12 things you should know about Grand Cayman

Source: Flickr/ heatheronhertravels

Scenic self-tour of East End

As we mentioned, the east side of the island is much quieter than the west side. It also displays more culture, like going back in time ways. Stop and see the monument to Wreck of the Ten Sails, the event that ensured no taxes in Cayman. Seek out Davinoff’s sculpture garden and view his artwork that depicts many of the native animals in Cayman. The botanic park, captive breeding ground for and only place you can see the blue iguana is located on the east side of the island, as well as the Crystal Caves and Mastic Trail. Choose a small local eatery for amazing Caribbean food. This drive trip can easily take avid explorers half of a day, but it is awesome to experience the true island vibe of Cayman on the side that is slower-paced.

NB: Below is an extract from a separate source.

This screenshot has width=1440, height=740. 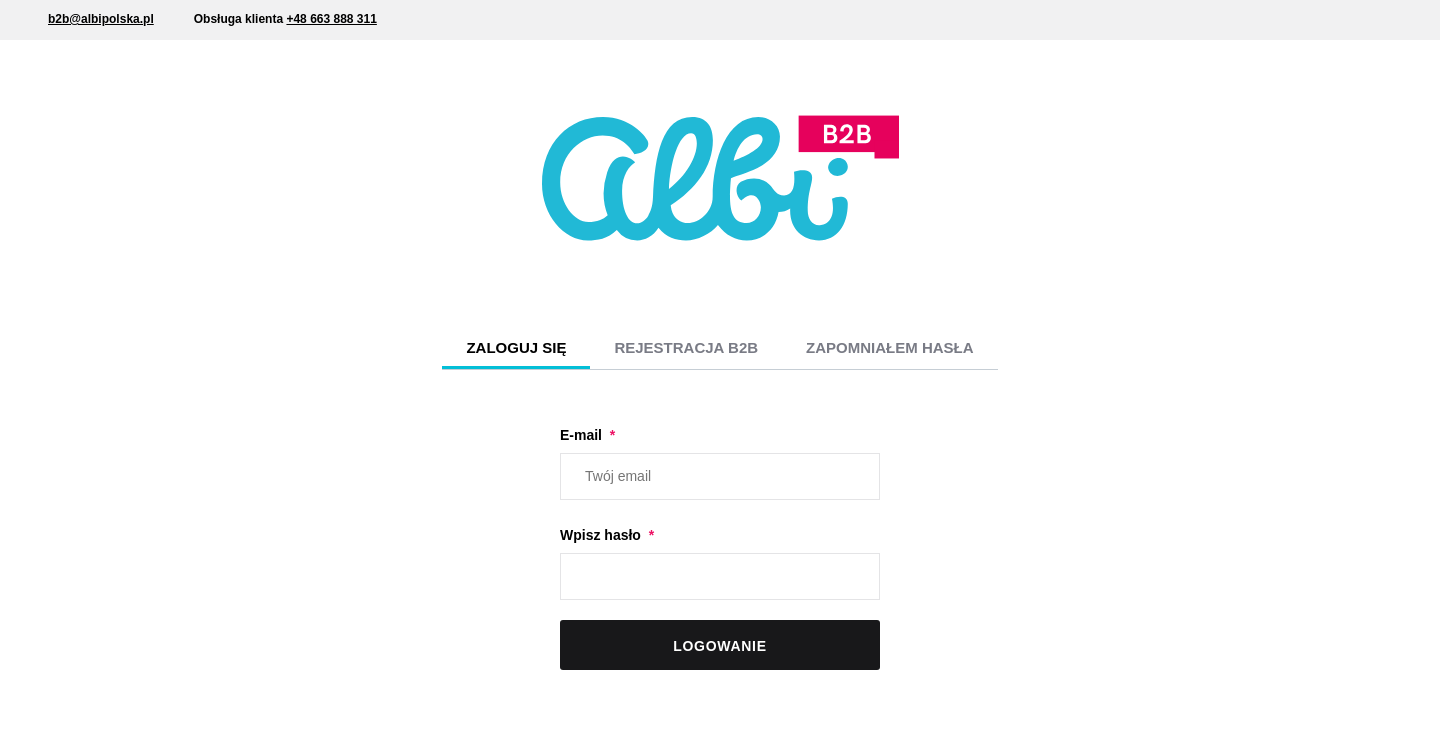 I want to click on Zapomniałem hasła, so click(x=890, y=347).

Cayman is a culinary playground

Especially if you are a foodie, make sure you take time to explore the many restaurants in Grand Cayman. If you are looking for suggestions on where to try, consult one of the previous blogs, Where should we eat tonight? A first-timer’s guide to Grand Cayman’s culinary scene.

As you can see, there are tons of fun things to do and see while you are in Grand Cayman, and now you have some of the logistical knows how to start planning your visit. As the Caymanians would say, “Unna, come see us, ya hear?”